» Assignment
Look through the records below and copy each line that includes the word "trade".

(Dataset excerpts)
-- Opening Marker --

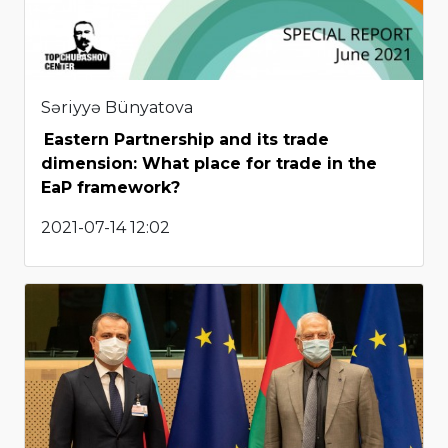
Səriyyə Bünyatova
Eastern Partnership and its trade
dimension: What place for trade in the
EaP framework?
2021-07-14 12:02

-- Closing Marker --

» Solution to this exercise
Eastern Partnership and its trade
dimension: What place for trade in the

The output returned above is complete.